There was no time to be lost. The guards, both ashore and in the ships, were shouting, "Christians! Christians!" and a strong band of armed watchmen gathered and ran towards the noise. But the desperate slaves were not to be turned back. They dashed upon the brigantine and forty boarded her, and closed in fierce struggle with the guard. In a trice every man aboard had been hurled into the water and the brigantine was theirs.

But to row it through the crowded harbour was impossible, such was the tangle of cables by which numbers of ships were riding at anchor. So the slaves leaped back into the shallow water, put their shoulders under the little ship and literally hoisted it forward, wading with it till they were clear of the cables. Then all on board again, and out with the oars. How they rowed! Never had they toiled under the boatswain's whip as they pulled now for liberty. They won. They gained the [65] open sea, and then pursuit was vain. No slaves could catch these who had been captives and now were free. They gained Majorca and landed in safety. It was a most daring and skilful piece of work, and astonished the Moors beyond measure. When the Dey heard of it, he cried out: "I believe those dogs of Christians will come one day or other and take us out of our houses!"

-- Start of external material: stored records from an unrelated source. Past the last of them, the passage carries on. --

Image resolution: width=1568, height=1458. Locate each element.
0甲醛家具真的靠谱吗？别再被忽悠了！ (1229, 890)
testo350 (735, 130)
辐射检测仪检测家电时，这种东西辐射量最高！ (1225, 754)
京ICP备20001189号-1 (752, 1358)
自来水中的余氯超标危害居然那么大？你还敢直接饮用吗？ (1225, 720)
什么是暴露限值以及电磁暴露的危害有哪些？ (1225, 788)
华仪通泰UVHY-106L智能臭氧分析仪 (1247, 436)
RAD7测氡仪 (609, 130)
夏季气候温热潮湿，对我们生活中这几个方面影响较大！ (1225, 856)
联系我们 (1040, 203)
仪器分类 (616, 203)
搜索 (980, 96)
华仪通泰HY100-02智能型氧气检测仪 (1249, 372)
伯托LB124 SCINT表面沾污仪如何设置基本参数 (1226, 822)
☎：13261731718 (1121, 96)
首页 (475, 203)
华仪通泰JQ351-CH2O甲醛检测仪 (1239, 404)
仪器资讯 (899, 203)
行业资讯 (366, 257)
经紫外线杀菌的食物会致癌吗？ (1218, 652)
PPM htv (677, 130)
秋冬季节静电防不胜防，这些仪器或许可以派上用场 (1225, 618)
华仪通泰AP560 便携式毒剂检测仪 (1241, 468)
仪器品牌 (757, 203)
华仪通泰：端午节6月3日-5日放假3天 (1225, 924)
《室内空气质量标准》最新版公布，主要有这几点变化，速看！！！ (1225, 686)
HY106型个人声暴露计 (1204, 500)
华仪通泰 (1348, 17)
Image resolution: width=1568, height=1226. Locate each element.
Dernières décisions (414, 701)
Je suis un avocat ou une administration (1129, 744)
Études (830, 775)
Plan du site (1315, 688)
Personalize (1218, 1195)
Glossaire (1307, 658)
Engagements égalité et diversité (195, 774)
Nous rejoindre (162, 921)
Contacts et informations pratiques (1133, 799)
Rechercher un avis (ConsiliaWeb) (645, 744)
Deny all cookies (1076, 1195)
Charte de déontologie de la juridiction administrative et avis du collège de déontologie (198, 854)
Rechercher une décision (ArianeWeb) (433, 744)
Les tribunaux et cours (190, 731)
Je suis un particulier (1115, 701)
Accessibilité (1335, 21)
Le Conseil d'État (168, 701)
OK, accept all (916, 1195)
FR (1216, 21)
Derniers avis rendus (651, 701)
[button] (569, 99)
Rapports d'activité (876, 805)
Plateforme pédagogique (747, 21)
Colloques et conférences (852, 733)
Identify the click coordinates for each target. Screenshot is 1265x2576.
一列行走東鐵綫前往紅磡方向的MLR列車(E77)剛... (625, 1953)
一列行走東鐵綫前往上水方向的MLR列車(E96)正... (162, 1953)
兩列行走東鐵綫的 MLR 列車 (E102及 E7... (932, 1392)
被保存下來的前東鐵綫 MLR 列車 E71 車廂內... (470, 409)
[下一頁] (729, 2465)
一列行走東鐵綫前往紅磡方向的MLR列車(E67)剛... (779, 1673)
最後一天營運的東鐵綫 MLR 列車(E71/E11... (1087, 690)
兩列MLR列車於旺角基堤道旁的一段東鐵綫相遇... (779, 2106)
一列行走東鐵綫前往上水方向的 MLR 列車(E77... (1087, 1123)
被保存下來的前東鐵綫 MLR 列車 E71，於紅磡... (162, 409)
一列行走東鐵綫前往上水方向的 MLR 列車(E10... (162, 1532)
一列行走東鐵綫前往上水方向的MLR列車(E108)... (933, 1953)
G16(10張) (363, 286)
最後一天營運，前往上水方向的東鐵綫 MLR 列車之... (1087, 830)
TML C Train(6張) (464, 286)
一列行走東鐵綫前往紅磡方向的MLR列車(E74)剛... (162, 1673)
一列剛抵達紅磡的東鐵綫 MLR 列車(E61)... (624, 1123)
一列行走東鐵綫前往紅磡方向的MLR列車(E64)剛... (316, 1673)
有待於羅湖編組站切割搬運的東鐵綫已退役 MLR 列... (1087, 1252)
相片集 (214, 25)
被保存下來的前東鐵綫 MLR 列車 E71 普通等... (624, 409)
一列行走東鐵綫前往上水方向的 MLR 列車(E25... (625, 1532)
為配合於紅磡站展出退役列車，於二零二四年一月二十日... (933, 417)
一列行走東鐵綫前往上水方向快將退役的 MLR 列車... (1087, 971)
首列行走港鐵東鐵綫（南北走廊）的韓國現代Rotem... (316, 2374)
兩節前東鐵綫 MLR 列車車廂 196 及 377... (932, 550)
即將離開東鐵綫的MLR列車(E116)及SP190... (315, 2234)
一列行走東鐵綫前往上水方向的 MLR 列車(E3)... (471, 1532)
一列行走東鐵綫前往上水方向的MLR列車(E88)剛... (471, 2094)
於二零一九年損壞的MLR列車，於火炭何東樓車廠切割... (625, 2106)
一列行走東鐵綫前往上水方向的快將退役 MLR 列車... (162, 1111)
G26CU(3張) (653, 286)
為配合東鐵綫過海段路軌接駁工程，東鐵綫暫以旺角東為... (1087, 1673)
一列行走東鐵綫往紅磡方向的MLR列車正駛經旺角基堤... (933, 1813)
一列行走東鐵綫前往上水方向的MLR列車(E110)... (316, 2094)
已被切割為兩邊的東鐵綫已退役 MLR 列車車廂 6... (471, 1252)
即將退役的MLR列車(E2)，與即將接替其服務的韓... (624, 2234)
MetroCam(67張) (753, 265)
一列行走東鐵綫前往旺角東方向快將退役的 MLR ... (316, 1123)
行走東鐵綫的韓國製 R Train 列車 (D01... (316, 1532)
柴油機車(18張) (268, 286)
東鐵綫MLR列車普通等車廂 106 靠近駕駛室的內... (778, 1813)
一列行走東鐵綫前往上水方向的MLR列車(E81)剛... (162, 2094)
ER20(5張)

Another striking escape was that of a Portuguese slave who, while working in his master's garden on an estate outside the town, saw the boat of a British man-of-war lying off the shore. This was in 1669, when an English expedition sailed against Algiers. Fired with the hope of liberty, the slave made a dash for it, cut his way, pruning-knife in hand, through a crowd of enemies and swam out to the boat. One of the English sailors wrote a poem in rude verse describing the events of this expedition, and here are the lines dealing with the escape of the Portuguese:—

"Whilst we lay here, even at noonday,

A Portugall escapt away.

In Garden of his Pateroone (master)

He was a-working about noone;

Our boat he seeing near the shoar,

He straightway did his work give o'er,

And was resolved for to dye

Or game desired liberty.

Through press of Turkes and Moores he then

Did run with pruning-knife in hand,

Most like a valiant man and stout,

And every way did lay about.

By means whereof he free did make

His passage, and we in him take.

Some fifty years of age was he

When thus he gained his liberty,

And was eleven years a slave

Unto a Tagareene base knave."

[66] The writer of this poem, John Balthorpe, had himself been a slave in the hands of the Corsairs, but had been ransomed by his friends, so that he could feel for the poor, brave Portuguese.